Swetha Dandamudi did not ask this question when she began her jewellery designing brand, SruthiLaya. Fresh out of her MBA, she joined the corporate world as an employee of Tata Consultancy Services, but longed to do something artistic and creative. She had begun to explore her creativity by making her own wedding jewellery. She wanted them to be just to her liking, and realised that to accomplish such a feat, the only path before her was to design the pieces herself. So she sketched them out, contacted traders of diamonds and precious metals, and got it made. This experience made her realise that there was a market for people who wanted their jewellery custom made, and decided that she could fill in that demand.
The beginning of her business were humble, where her friends and family commissioned work from her. Soon, news of her immaculate designs spread through word of mouth across the city of Hyderabad, and she had a hefty client list that could sustain a business. Thus ShruthiLaya launched with an outlet in Jubilee Hills, as a jewellery designer brand with a primary focus on custom making pieces according to the vision of the clients.
The idea of it being a luxury brand came gradually. Swetha was an intuitive business person with a clear understanding of market trends. She realised that as COVID 19 brought the world to standstill, there was a renewed focus on consumer goods. The sector of the population with enough disposable income wanted quality goods that were packaged and marketed well, and the luxury tag spoke to them.
Hers was a jewellery brand, an item that was both everyday and luxurious in nature. So she defined it as a premium goods store through the assured quality of her work, and a focus on customer vision, and satisfaction.
Sketching out Success
Swetha had a consummate vision for her business. The name itself reflected her philosophy of work. Sruthi and Laya were two components of the music that connected the structure with the movement, respectively. She interpreted them as tradition and trend in relation to her brand, and tried to have her designs reflect that ethos.
For Swetha tradition is not orthodoxy, but a belief in the community and family values that underpin our existence in a constantly mobile world. She draws inspiration from nature, with patterns of plants and birds populating her jewellery. She also has a large collection of deities designed as lockets and pendants. But she studs them with gemstones, adding a dash of vibrant colour to it, giving her designs a modern, trendy finish.
She draws inspiration from the French term atelier which roughly translates to an artist’s workshop in the set up of her shop front. So her tradition inspired jewellery are showcased to her clients through a modern visage. Instead of the usual showcases full of available designs, SruthiLaya displays some basic designs which customers may draw inspiration from in order to design their pieces in earnest.
Once they have chosen a basic structure, Swetha sketches designs out on paper in accordance with the customer’s ideas, and once approved, they are commissioned to be realised.

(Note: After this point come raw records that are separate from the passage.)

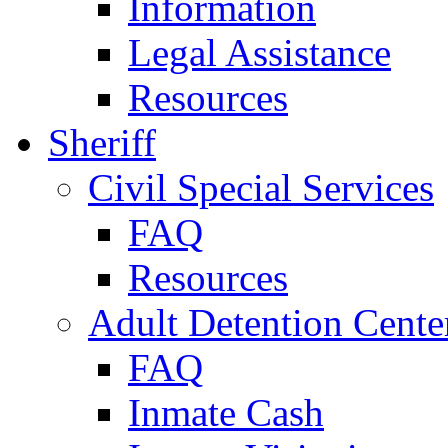
Information
Legal Assistance
Resources
Sheriff
Civil Special Services
FAQ
Resources
Adult Detention Cente
FAQ
Inmate Cash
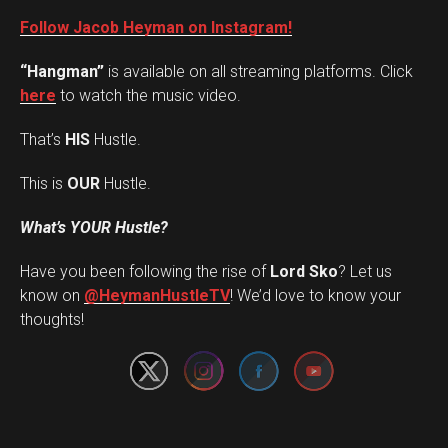
Follow Jacob Heyman on Instagram!
“Hangman”
is available on all streaming platforms. Click
here
to watch the music video.
That’s
HIS
Hustle.
This is
OUR
Hustle.
What’s YOUR Hustle?
Have you been following the rise of
Lord Sko
? Let us
Set Youtube Channel ID
know on
@HeymanHustleTV
! We’d love to know your
thoughts!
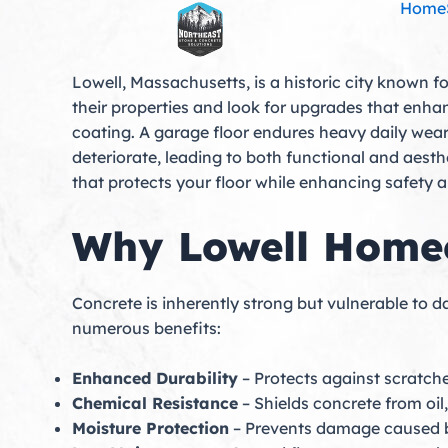
Home
Skip
to
content
Lowell, Massachusetts, is a historic city known f
their properties and look for upgrades that enha
coating. A garage floor endures heavy daily wear
deteriorate, leading to both functional and aesth
that protects your floor while enhancing safety
Why Lowell Homeo
Concrete is inherently strong but vulnerable to
numerous benefits:
Enhanced Durability
– Protects against scratche
Chemical Resistance
– Shields concrete from oil
Moisture Protection
– Prevents damage caused by 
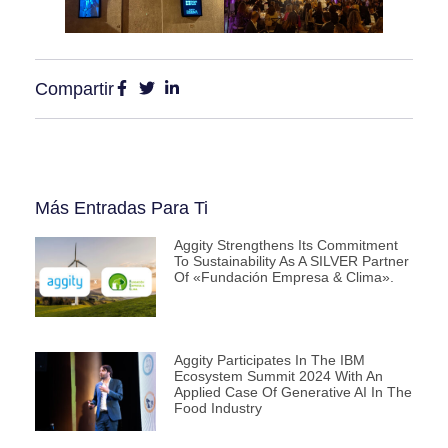
Compartir
Más Entradas Para Ti
Aggity Strengthens Its Commitment
To Sustainability As A SILVER Partner
Of «Fundación Empresa & Clima».
Aggity Participates In The IBM
Ecosystem Summit 2024 With An
Applied Case Of Generative AI In The
Food Industry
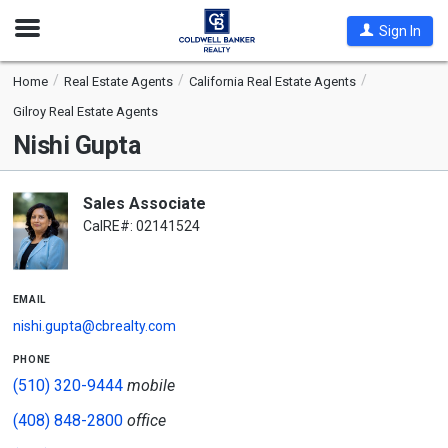
Open
Sign In
Nav
Home
Real Estate Agents
California Real Estate Agents
Gilroy Real Estate Agents
Nishi Gupta
Sales Associate
CalRE#: 02141524
email
nishi.gupta@cbrealty.com
phone
(510) 320-9444
mobile
(408) 848-2800
office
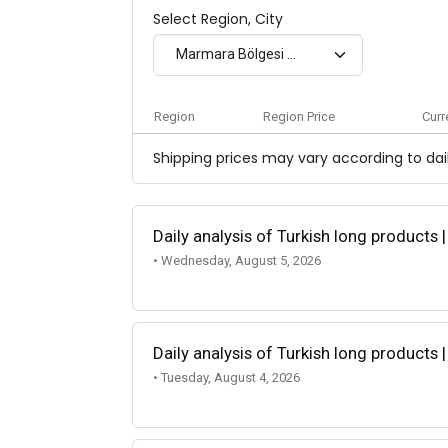
Select Region, City
Marmara Bölgesi - Exw
Region
Region Price
Curr
Shipping prices may vary according to dail
Daily analysis of Turkish long products 
• Wednesday, August 5, 2026
Daily analysis of Turkish long products 
• Tuesday, August 4, 2026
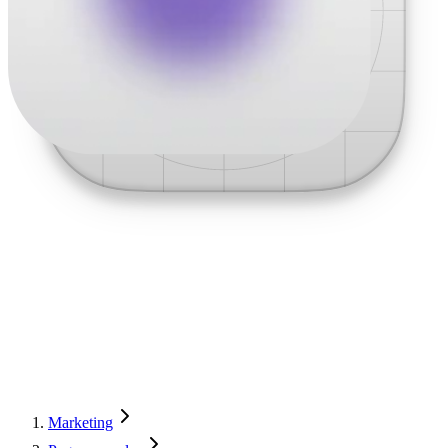
Marketing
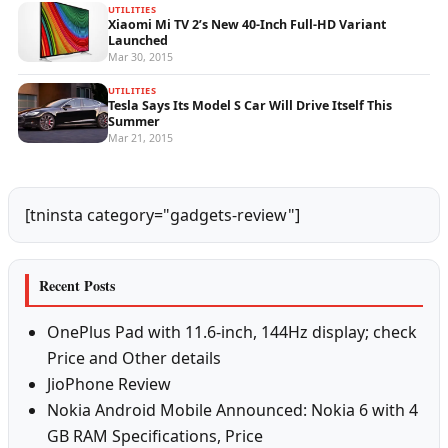
UTILITIES
Xiaomi Mi TV 2’s New 40-Inch Full-HD Variant
Launched
Mar 30, 2015
UTILITIES
Tesla Says Its Model S Car Will Drive Itself This
Summer
Mar 21, 2015
[tninsta category="gadgets-review"]
Recent Posts
OnePlus Pad with 11.6-inch, 144Hz display; check
Price and Other details
JioPhone Review
Nokia Android Mobile Announced: Nokia 6 with 4
GB RAM Specifications, Price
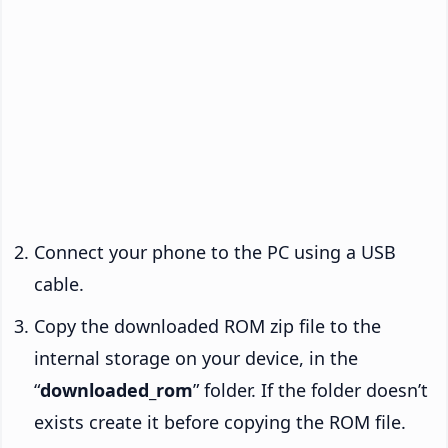
Connect your phone to the PC using a USB
cable.
Copy the downloaded ROM zip file to the
internal storage on your device, in the
“
downloaded_rom
” folder. If the folder doesn’t
exists create it before copying the ROM file.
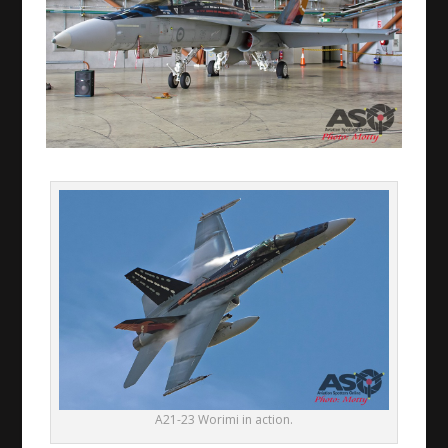
A21-23 Worimi in action.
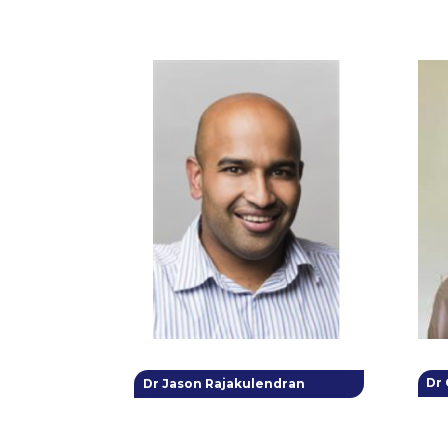
Dr
Dr Jason Rajakulendran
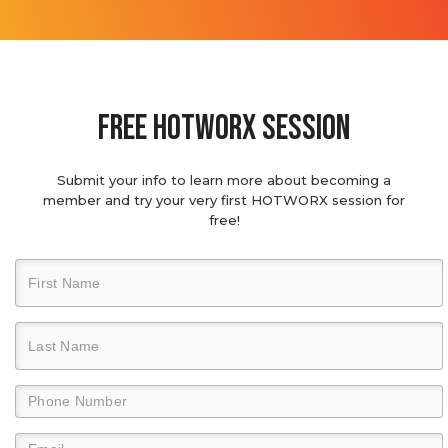
Free hotworx session
Submit your info to learn more about becoming a
member and try your very first HOTWORX session for
free!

SruthiLaya and Swetha are pioneers in both the custom jewellery and luxury branding. They anticipated the demand for personalized premium gifts that would find a boom with the limited social contact and mobility of the COVID times. Additionally, the affordable price point of the goods makes it easy for people to commission goods as return gifts at weddings, or rakhi presents. The lower price range of jewellery is at the 20k mark, while custom made pieces sell for as much as 40 to 50 lakh rupees.

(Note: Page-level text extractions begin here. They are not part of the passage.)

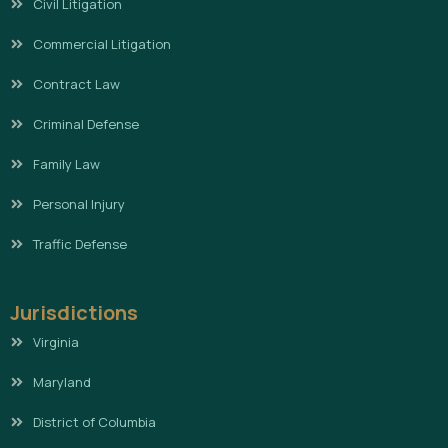
Civil Litigation
Commercial Litigation
Contract Law
Criminal Defense
Family Law
Personal Injury
Traffic Defense
Jurisdictions
Virginia
Maryland
District of Columbia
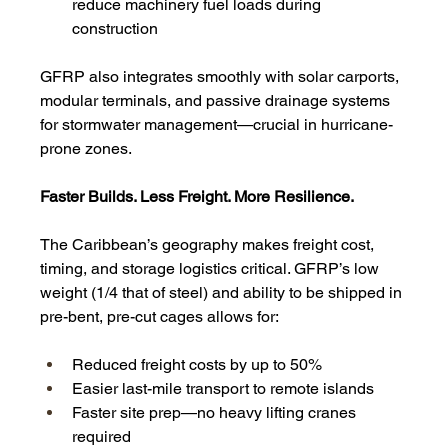
reduce machinery fuel loads during 
construction
GFRP also integrates smoothly with solar carports, 
modular terminals, and passive drainage systems 
for stormwater management—crucial in hurricane-
prone zones.
Faster Builds. Less Freight. More Resilience.
The Caribbean’s geography makes freight cost, 
timing, and storage logistics critical. GFRP’s low 
weight (1/4 that of steel) and ability to be shipped in 
pre-bent, pre-cut cages allows for:
Reduced freight costs by up to 50%
Easier last-mile transport to remote islands
Faster site prep—no heavy lifting cranes 
required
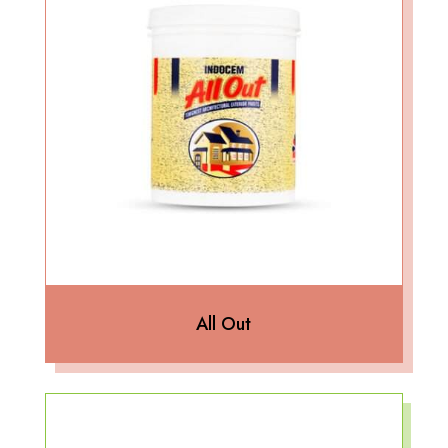
All Out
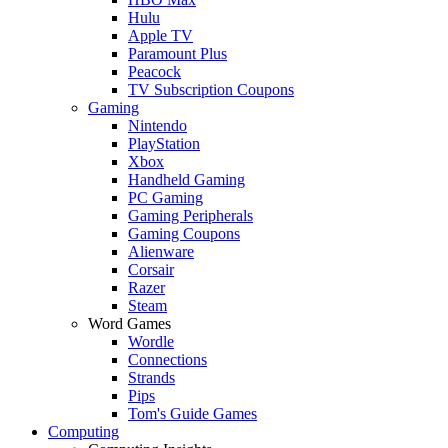
Hulu
Apple TV
Paramount Plus
Peacock
TV Subscription Coupons
Gaming
Nintendo
PlayStation
Xbox
Handheld Gaming
PC Gaming
Gaming Peripherals
Gaming Coupons
Alienware
Corsair
Razer
Steam
Word Games
Wordle
Connections
Strands
Pips
Tom's Guide Games
Computing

Most customers who reach out to SruthiLaya are usually looking for jewellery made to order, designed by Swetha herself. She supplements their imagination with look books, which act as venture points for the client. These books proved invaluable during COVID times, when interpersonal contact was heavily restricted. The business also became dependent on video calls for the communication between the client and store, which has since continued into the post pandemic era as well.

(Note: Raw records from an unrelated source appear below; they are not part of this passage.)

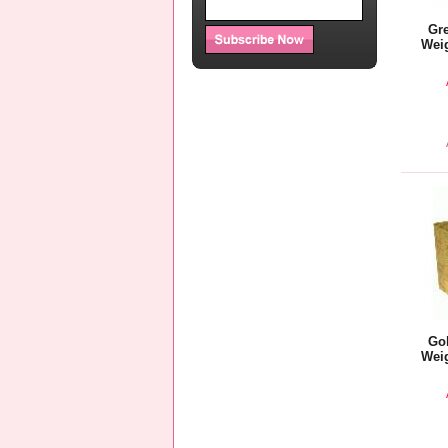
Gre
Weig
Gol
Weig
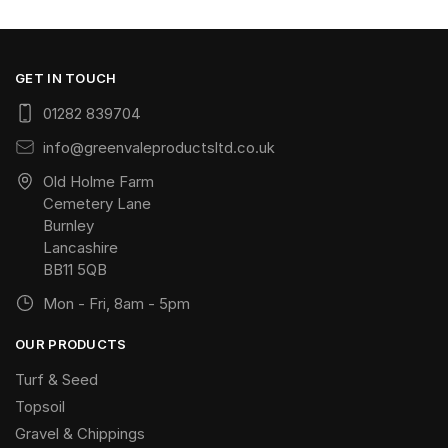
GET IN TOUCH
01282 839704
info@greenvaleproductsltd.co.uk
Old Holme Farm
Cemetery Lane
Burnley
Lancashire
BB11 5QB
Mon - Fri, 8am - 5pm
OUR PRODUCTS
Turf & Seed
Topsoil
Gravel & Chippings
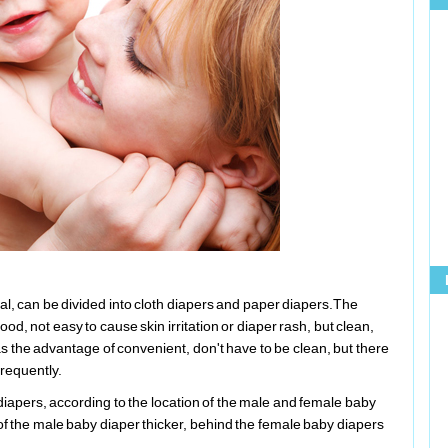
ial, can be divided into cloth diapers and paper diapers.The
ood, not easy to cause skin irritation or diaper rash, but clean,
 the advantage of convenient, don't have to be clean, but there
frequently.
iapers, according to the location of the male and female baby
 of the male baby diaper thicker, behind the female baby diapers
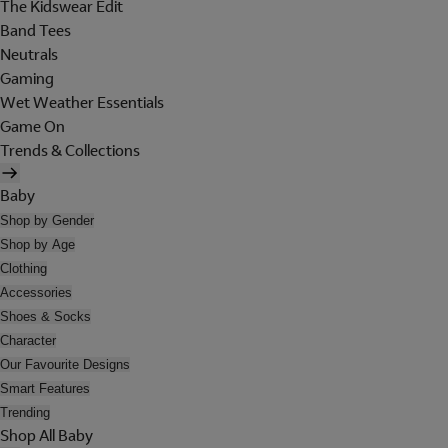
The Kidswear Edit
Band Tees
Neutrals
Gaming
Wet Weather Essentials
Game On
Trends & Collections
Baby
Shop by Gender
Shop by Age
Clothing
Accessories
Shoes & Socks
Character
Our Favourite Designs
Smart Features
Trending
Shop All Baby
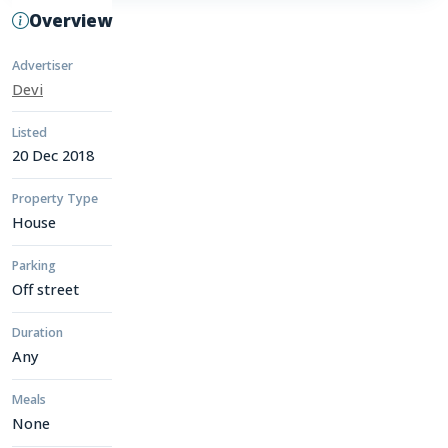
Overview
Advertiser
Devi
Listed
20 Dec 2018
Property Type
House
Parking
Off street
Duration
Any
Meals
None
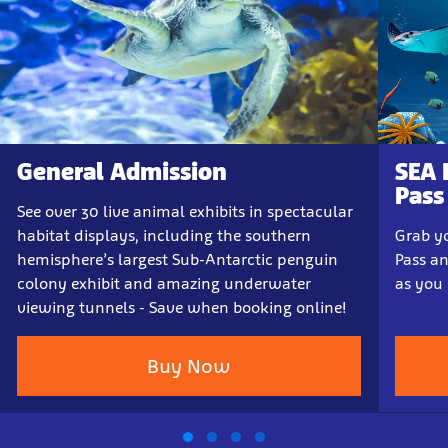
General Admission
SEA 
Pass
See over 30 live animal exhibits in spectacular
habitat displays, including the southern
Grab yo
hemisphere’s largest Sub-Antarctic penguin
Pass a
colony exhibit and amazing underwater
as you 
viewing tunnels - Save when booking online!
Buy Now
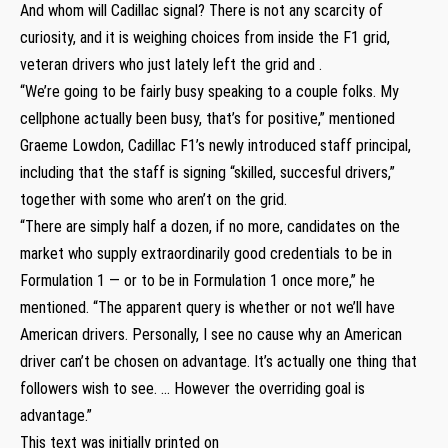
And whom will Cadillac signal? There is not any scarcity of
curiosity, and it is weighing choices from inside the F1 grid,
veteran drivers who just lately left the grid and .
“We’re going to be fairly busy speaking to a couple folks. My
cellphone actually been busy, that’s for positive,” mentioned
Graeme Lowdon, Cadillac F1’s newly introduced staff principal,
including that the staff is signing “skilled, succesful drivers,”
together with some who aren’t on the grid.
“There are simply half a dozen, if no more, candidates on the
market who supply extraordinarily good credentials to be in
Formulation 1 — or to be in Formulation 1 once more,” he
mentioned. “The apparent query is whether or not we’ll have
American drivers. Personally, I see no cause why an American
driver can’t be chosen on advantage. It’s actually one thing that
followers wish to see. … However the overriding goal is
advantage.”
This text was initially printed on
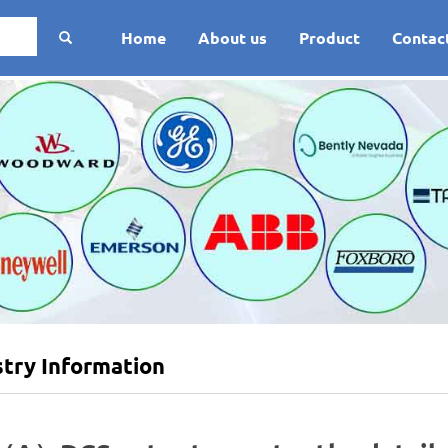
Home
About us
Product
Contac
stry Information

Swetha has recently launched an extension of her business through a new brand store in luxury home decor called Hetvi, which is situated on the 3rd floor of the same building where SruthiLaya is situated. Its focus is wider, including home and glass ware, crockery sets and other gifting materials from high end brands like Versace, Rosenthal, Roberto Cavalli and Missioni. In this venture as well, she has focused on the popular fascination with the luxury branding that attracts a multitude of customers.
Swetha Dandamudi maintains an interesting balance between her entrepreneur and artist self, channelling her designer persona through her keen business sense. Thus her innovation is not limited to the artistic creation of new jewellery, but also in practices like redesigning old jewellery with a trendy touch, and attempting to create an overlap of clients between the two separate store fronts. This gives a new interpretation to the unique nomenclature of her store, where Sruthi represents the artistic tenets which are driven through the movements of Laya, which represent the market necessities and demands.
SruthiLaya Atelier is thus a workshop in all senses of the term, working to redesign jewellery by the wishes of customers, as well as redefining the way we think of jewellery stores and luxury branding in the first place.